Material for this task:
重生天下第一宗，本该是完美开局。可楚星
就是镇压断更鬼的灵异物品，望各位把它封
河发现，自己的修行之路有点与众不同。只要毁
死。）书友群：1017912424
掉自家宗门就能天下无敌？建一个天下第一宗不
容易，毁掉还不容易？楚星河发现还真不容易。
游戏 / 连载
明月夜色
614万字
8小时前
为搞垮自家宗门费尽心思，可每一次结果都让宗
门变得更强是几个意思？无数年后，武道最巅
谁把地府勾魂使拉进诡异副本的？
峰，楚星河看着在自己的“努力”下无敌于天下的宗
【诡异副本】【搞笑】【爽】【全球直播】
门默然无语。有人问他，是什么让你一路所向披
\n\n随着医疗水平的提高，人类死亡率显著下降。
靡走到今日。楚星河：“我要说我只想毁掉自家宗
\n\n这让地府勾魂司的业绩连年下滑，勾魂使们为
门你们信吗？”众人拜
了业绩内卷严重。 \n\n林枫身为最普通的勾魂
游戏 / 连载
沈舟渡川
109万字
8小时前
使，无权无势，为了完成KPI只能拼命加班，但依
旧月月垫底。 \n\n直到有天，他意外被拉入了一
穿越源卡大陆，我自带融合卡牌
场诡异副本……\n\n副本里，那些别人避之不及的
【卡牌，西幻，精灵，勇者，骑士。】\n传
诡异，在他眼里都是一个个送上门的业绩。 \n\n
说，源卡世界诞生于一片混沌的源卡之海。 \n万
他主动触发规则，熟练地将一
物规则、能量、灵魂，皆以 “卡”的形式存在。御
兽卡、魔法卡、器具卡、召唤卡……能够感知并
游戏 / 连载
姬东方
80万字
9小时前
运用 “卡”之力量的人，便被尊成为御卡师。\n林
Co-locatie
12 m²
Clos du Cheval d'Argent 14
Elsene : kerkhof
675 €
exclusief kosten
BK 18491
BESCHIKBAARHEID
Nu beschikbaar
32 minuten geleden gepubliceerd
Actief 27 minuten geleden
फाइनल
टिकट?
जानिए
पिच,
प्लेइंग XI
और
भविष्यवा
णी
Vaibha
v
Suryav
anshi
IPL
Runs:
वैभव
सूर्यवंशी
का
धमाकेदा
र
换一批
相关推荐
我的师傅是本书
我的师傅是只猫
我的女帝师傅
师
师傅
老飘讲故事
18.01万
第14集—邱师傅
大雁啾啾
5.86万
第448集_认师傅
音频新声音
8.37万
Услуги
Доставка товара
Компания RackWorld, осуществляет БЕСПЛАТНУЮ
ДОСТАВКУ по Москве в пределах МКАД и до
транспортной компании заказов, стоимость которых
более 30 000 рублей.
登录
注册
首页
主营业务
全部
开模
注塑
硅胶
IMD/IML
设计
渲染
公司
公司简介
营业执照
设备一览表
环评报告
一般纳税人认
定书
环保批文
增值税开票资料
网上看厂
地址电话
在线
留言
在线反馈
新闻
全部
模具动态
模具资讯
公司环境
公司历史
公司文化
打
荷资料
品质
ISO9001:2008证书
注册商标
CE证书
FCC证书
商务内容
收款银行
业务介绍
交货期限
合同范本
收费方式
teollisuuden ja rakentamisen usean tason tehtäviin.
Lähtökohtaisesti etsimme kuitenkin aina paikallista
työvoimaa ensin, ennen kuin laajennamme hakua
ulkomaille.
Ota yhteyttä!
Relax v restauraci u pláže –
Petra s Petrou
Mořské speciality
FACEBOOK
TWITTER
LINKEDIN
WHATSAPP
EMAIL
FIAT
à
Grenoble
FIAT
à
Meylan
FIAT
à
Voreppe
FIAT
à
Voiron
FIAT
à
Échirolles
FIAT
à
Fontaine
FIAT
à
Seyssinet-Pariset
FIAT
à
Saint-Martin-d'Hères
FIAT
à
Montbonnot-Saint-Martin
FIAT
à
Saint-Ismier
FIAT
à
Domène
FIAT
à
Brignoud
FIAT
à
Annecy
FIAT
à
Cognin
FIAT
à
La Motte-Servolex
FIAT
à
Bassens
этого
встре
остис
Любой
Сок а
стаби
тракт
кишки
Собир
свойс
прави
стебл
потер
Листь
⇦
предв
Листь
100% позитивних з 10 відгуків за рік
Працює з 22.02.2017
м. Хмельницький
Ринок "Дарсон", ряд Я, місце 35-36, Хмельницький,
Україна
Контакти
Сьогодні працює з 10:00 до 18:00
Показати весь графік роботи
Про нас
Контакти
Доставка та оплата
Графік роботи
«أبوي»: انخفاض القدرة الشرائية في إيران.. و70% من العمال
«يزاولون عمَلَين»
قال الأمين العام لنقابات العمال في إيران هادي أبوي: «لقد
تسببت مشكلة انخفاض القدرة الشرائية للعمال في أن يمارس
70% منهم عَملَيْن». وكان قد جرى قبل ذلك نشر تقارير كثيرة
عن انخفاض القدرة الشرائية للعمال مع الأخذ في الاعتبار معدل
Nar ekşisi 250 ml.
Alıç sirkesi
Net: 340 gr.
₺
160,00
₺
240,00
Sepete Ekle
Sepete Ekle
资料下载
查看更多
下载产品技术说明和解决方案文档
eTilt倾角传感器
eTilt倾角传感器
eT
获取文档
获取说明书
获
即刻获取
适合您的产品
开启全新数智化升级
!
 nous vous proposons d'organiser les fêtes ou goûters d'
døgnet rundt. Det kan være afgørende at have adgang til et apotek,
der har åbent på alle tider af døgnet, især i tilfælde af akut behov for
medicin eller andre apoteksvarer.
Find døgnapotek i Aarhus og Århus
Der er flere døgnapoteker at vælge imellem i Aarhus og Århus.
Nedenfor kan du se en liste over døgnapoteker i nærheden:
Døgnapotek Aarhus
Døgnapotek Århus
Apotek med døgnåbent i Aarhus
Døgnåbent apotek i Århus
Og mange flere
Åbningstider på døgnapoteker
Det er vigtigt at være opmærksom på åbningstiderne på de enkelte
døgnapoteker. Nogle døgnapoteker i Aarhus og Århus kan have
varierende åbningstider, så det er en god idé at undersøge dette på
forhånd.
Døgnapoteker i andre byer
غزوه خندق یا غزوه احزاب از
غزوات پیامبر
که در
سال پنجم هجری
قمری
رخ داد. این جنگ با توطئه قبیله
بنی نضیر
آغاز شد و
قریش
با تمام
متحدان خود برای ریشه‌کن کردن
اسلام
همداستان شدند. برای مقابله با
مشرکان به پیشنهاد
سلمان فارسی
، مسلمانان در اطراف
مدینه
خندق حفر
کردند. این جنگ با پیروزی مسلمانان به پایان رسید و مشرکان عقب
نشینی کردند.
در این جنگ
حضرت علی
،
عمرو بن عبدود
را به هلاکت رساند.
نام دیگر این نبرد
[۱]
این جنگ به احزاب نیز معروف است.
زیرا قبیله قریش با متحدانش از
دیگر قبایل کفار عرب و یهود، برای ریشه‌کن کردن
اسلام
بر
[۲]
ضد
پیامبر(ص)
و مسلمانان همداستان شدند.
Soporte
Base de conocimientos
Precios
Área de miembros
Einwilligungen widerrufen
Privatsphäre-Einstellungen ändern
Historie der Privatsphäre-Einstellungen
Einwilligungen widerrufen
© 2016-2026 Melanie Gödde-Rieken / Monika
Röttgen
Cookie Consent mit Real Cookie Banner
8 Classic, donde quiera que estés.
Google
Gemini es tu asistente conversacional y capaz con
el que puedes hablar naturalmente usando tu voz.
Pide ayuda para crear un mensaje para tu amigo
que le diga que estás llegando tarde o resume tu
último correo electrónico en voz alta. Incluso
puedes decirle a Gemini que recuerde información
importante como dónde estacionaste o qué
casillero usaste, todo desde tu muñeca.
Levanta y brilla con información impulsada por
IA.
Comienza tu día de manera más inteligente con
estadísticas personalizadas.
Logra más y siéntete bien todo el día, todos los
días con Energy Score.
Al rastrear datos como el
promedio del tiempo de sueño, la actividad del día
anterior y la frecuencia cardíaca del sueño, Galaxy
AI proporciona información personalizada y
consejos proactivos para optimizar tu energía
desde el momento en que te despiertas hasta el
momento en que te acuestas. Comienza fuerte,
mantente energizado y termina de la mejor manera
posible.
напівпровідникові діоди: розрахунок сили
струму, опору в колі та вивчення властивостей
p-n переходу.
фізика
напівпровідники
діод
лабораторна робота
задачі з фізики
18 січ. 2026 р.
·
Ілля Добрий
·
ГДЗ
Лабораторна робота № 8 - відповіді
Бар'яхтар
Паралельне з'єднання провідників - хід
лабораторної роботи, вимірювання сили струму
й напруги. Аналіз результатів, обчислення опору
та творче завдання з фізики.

Work request:
Write out only the lines that run from the line containing "使，无权无势，为了完成KPI只能拼命加班，但依" through the line containing "نشر تقارير كثيرة", both included, exactly as they appear above.

Task output:
使，无权无势，为了完成KPI只能拼命加班，但依
旧月月垫底。 \n\n直到有天，他意外被拉入了一
穿越源卡大陆，我自带融合卡牌
场诡异副本……\n\n副本里，那些别人避之不及的
【卡牌，西幻，精灵，勇者，骑士。】\n传
诡异，在他眼里都是一个个送上门的业绩。 \n\n
说，源卡世界诞生于一片混沌的源卡之海。 \n万
他主动触发规则，熟练地将一
物规则、能量、灵魂，皆以 “卡”的形式存在。御
兽卡、魔法卡、器具卡、召唤卡……能够感知并
游戏 / 连载
姬东方
80万字
9小时前
运用 “卡”之力量的人，便被尊成为御卡师。\n林
Co-locatie
12 m²
Clos du Cheval d'Argent 14
Elsene : kerkhof
675 €
exclusief kosten
BK 18491
BESCHIKBAARHEID
Nu beschikbaar
32 minuten geleden gepubliceerd
Actief 27 minuten geleden
फाइनल
टिकट?
जानिए
पिच,
प्लेइंग XI
और
भविष्यवा
णी
Vaibha
v
Suryav
anshi
IPL
Runs:
वैभव
सूर्यवंशी
का
धमाकेदा
र
换一批
相关推荐
我的师傅是本书
我的师傅是只猫
我的女帝师傅
师
师傅
老飘讲故事
18.01万
第14集—邱师傅
大雁啾啾
5.86万
第448集_认师傅
音频新声音
8.37万
Услуги
Доставка товара
Компания RackWorld, осуществляет БЕСПЛАТНУЮ
ДОСТАВКУ по Москве в пределах МКАД и до
транспортной компании заказов, стоимость которых
более 30 000 рублей.
登录
注册
首页
主营业务
全部
开模
注塑
硅胶
IMD/IML
设计
渲染
公司
公司简介
营业执照
设备一览表
环评报告
一般纳税人认
定书
环保批文
增值税开票资料
网上看厂
地址电话
在线
留言
在线反馈
新闻
全部
模具动态
模具资讯
公司环境
公司历史
公司文化
打
荷资料
品质
ISO9001:2008证书
注册商标
CE证书
FCC证书
商务内容
收款银行
业务介绍
交货期限
合同范本
收费方式
teollisuuden ja rakentamisen usean tason tehtäviin.
Lähtökohtaisesti etsimme kuitenkin aina paikallista
työvoimaa ensin, ennen kuin laajennamme hakua
ulkomaille.
Ota yhteyttä!
Relax v restauraci u pláže –
Petra s Petrou
Mořské speciality
FACEBOOK
TWITTER
LINKEDIN
WHATSAPP
EMAIL
FIAT
à
Grenoble
FIAT
à
Meylan
FIAT
à
Voreppe
FIAT
à
Voiron
FIAT
à
Échirolles
FIAT
à
Fontaine
FIAT
à
Seyssinet-Pariset
FIAT
à
Saint-Martin-d'Hères
FIAT
à
Montbonnot-Saint-Martin
FIAT
à
Saint-Ismier
FIAT
à
Domène
FIAT
à
Brignoud
FIAT
à
Annecy
FIAT
à
Cognin
FIAT
à
La Motte-Servolex
FIAT
à
Bassens
этого
встре
остис
Любой
Сок а
стаби
тракт
кишки
Собир
свойс
прави
стебл
потер
Листь
⇦
предв
Листь
100% позитивних з 10 відгуків за рік
Працює з 22.02.2017
м. Хмельницький
Ринок "Дарсон", ряд Я, місце 35-36, Хмельницький,
Україна
Контакти
Сьогодні працює з 10:00 до 18:00
Показати весь графік роботи
Про нас
Контакти
Доставка та оплата
Графік роботи
«أبوي»: انخفاض القدرة الشرائية في إيران.. و70% من العمال
«يزاولون عمَلَين»
قال الأمين العام لنقابات العمال في إيران هادي أبوي: «لقد
تسببت مشكلة انخفاض القدرة الشرائية للعمال في أن يمارس
70% منهم عَملَيْن». وكان قد جرى قبل ذلك نشر تقارير كثيرة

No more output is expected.